The tomato sauce for the pizzas is simplicity itself – one finely chopped onion, sweated down with some minced garlic in olive oil until soft, then add a tin of plum tomatoes, a good shake of mixed italian herbs, big pinch of pepper and a sprinkle of dried chilli flakes, a small spoon of vegetable bouillon powder (you could substitute half a stock cube) and a glug of balsamic vinegar. Squish with a potato masher to get the required consistency, and bubble on the hob for about half an hour before allowing it to cool. You could blend it, if you prefer a completely smooth sauce, but I like mine with a bit of texture. Give it a taste, since you might find you want to add a small amount of sugar, depending on how sweet your tomatoes were to start with.
Be sparing with your toppings – don’t overload the pizza and don’t over-complicate things, you want the great simple flavours to shine through. I used some finely sliced cherry tomatoes, small pieces of my dry-cured maple bacon, a sliced mozarella ball and some crumbled goat’s cheese. Smear the sauce lightly over both pizza bases and then arrange your toppings over the top. The quantity was about perfect for two largeish rectangular pizzas. You’re not trying to plaster the pizza in cheese, since this will stop the moisture escaping from the dough and tomato sauce and turn what should be a glorious crispy crust into a disappointing soggy one.
The key to baking this pizza is a very very hot oven.
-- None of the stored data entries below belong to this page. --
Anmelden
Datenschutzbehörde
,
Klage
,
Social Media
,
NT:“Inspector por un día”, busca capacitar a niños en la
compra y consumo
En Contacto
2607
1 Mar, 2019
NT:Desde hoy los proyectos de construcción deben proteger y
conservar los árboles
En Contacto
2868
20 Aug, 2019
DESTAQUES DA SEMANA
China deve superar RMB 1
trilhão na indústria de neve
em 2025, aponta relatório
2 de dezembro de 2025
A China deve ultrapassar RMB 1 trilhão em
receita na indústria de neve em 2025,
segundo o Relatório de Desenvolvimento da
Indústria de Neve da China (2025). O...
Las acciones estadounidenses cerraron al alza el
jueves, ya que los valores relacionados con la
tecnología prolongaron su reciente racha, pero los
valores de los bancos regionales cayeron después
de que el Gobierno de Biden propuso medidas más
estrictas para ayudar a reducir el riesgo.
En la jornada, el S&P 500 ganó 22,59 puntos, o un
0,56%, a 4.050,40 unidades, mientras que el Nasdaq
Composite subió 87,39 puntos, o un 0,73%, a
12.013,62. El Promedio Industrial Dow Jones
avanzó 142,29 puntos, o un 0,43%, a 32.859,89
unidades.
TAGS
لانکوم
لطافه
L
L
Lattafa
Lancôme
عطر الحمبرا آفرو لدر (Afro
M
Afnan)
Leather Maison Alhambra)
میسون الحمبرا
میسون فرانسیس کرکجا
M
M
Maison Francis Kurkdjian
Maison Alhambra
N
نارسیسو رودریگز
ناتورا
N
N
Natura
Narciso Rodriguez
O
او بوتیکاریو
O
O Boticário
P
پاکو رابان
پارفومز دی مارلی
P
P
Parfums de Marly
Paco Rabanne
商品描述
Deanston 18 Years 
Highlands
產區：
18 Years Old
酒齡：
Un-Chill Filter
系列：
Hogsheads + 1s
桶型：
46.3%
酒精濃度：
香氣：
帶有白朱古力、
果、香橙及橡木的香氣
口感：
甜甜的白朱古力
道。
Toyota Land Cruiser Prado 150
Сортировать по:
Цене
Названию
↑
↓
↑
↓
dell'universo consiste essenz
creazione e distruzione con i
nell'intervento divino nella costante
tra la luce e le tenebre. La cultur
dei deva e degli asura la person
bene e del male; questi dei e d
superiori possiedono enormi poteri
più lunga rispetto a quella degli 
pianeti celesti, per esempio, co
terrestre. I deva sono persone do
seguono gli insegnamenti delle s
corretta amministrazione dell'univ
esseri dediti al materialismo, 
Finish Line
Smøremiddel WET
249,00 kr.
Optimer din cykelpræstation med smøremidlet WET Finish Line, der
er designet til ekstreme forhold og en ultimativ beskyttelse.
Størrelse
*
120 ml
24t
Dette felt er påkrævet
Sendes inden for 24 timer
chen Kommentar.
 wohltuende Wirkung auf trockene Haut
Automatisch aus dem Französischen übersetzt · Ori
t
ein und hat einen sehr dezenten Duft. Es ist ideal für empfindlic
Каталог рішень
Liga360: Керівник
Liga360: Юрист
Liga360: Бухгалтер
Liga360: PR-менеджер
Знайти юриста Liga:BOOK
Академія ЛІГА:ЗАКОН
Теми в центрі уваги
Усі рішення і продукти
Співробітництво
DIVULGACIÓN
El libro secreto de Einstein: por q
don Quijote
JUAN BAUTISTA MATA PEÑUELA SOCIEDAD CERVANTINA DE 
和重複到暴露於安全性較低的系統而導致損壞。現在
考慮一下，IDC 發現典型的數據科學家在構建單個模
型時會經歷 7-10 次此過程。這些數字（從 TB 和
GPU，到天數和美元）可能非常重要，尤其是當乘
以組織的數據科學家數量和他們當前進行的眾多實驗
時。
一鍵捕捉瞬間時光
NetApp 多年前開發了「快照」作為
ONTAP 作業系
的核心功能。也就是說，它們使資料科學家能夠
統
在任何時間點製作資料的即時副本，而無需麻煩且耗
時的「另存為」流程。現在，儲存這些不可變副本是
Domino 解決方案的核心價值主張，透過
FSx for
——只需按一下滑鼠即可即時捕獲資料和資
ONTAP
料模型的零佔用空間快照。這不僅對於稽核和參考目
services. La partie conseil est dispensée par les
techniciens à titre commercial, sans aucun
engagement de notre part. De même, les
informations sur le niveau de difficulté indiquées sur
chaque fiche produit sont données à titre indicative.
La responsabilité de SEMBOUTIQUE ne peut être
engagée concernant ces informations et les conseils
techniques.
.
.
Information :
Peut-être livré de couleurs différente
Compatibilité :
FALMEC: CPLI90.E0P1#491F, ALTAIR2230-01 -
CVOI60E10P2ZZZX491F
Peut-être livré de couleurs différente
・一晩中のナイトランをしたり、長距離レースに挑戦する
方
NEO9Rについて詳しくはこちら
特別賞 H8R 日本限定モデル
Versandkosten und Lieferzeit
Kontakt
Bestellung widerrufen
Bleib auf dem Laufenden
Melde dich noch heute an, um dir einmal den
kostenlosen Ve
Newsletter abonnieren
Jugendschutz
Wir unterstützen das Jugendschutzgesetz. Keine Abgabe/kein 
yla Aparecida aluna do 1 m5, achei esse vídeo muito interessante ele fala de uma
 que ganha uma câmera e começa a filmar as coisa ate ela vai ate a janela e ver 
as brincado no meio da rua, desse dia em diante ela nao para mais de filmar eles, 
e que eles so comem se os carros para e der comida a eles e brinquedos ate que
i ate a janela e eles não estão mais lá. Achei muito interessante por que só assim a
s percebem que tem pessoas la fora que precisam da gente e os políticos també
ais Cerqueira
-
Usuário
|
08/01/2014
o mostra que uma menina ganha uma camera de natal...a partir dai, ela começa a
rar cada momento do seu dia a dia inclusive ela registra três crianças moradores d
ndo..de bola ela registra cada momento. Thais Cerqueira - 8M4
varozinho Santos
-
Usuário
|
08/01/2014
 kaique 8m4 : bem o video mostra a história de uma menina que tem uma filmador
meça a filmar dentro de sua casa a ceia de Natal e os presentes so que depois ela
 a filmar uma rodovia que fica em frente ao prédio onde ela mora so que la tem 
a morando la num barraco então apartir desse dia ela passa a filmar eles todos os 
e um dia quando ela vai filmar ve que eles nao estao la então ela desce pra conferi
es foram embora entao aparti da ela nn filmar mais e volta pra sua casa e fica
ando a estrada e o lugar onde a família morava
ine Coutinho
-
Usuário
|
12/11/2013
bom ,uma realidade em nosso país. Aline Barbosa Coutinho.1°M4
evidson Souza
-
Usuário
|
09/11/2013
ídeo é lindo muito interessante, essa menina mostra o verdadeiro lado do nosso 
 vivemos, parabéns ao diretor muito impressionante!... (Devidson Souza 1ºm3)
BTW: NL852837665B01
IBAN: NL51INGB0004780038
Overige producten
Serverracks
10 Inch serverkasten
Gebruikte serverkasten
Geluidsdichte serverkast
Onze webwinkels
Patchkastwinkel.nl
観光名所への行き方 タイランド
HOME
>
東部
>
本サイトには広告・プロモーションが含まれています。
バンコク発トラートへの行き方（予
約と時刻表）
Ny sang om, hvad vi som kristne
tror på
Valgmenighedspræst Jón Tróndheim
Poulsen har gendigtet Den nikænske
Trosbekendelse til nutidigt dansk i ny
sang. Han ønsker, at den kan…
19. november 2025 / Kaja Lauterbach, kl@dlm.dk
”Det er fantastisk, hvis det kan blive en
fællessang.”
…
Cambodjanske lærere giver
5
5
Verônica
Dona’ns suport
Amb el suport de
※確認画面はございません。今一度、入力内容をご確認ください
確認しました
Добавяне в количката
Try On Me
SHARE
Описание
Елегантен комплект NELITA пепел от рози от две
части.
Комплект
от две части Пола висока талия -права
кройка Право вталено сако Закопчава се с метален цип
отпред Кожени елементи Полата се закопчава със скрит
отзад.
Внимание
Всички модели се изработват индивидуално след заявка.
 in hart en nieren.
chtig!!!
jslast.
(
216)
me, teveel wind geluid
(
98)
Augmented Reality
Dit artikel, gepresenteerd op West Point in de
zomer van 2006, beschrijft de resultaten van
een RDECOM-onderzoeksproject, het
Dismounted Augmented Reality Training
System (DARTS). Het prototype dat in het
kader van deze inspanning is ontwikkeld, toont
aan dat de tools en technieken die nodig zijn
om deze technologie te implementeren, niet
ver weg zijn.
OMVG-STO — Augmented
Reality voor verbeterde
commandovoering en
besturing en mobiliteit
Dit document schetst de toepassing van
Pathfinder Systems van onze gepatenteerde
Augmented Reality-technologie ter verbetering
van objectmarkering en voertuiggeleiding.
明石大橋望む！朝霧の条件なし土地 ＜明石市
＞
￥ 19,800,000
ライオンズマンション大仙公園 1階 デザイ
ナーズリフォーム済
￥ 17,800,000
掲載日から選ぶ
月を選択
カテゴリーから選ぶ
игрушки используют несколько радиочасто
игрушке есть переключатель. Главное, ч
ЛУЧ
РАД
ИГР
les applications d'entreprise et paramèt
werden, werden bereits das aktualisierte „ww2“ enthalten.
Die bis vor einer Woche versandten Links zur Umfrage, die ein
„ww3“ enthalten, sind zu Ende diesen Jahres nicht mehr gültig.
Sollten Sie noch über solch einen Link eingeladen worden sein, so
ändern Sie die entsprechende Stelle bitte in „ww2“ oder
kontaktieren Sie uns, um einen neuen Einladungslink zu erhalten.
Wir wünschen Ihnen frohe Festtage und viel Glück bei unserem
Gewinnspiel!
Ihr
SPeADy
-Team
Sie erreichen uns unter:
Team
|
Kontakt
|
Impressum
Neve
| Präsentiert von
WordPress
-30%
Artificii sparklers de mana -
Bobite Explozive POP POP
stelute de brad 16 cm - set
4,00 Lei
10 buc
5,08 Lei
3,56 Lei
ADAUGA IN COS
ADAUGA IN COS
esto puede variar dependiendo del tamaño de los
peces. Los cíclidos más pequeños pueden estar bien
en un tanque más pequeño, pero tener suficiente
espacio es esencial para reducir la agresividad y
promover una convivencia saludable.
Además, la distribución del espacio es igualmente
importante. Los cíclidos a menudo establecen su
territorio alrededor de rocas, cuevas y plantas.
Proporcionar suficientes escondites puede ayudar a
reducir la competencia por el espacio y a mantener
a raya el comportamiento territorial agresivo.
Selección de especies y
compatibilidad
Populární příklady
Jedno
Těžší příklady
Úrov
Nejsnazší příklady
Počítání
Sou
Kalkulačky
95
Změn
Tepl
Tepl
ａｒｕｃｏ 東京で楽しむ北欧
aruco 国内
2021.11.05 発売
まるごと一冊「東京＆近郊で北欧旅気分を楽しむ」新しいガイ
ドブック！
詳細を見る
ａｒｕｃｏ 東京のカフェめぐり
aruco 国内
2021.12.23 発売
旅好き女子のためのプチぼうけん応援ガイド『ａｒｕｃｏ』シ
I pre-heated my little non-fan top oven to its highest temperature – allegedly 270 centigrade (I’ve not checked this with an oven thermometer, but it’s certainly reasonably blistering!) with the baking sheet inside. The thicker and heavier your metal baking sheet, the better. Getting the pizzas from kitchen counter to oven safely and quickly is really a two-man job, so get your glamorous assistant – wearing the best oven gloves you have at your disposal – to snatch the baking sheet out of the oven, closing the door behind them.
Before they burn their fingers through the gloves, use the baking parchment to slide your pizza off the side and onto the baking sheet. Return it to the oven as quickly as possible, and watch the magic happen. Seriously, I was sat cross-legged on the kitchen floor staring into the oven for this bit! The edges of the pizza will start to rise and brown, and all the while the cheese first melts and then starts to go bubbly and golden. To encourage it along a little, I put the grill on, too.
The pizza cooked in less than five minutes. I didn’t remove the baking parchment half way through baking like others have suggested. The paper did start to scorch a little but didn’t burst into flames. It did come out of the oven slightly stuck to the underside of the pizza, tearing as I tried to remove it – not a disaster and easy enough to peel off – but I’d used quite lightweight baking parchment and I suspect better quality paper would solve this particular minor difficulty!
This is great pizza, and you should definitely make some. The sourdough certainly adds a distinctive quality, producing a wonderful crispy crust with holes in, but also a pleasing ‘solidity’ which avoid straying into stodginess. It’s nothing short of *amazing* fresh from the oven (we ate it standing up in the kitchen!) and is very nearly as good cold for lunch the next day. The partly wholemeal flour in the dough adds a nice extra texture to the pizza, too. There’s remarkably little ‘naughty’ here, either – certainly compared to commercial pizza offerings. Something made out of such great, simple ingredients can’t possibly be bad for you!
So, home-made sourdough pizza crust – Just Do It! I promise you will not be disappointed!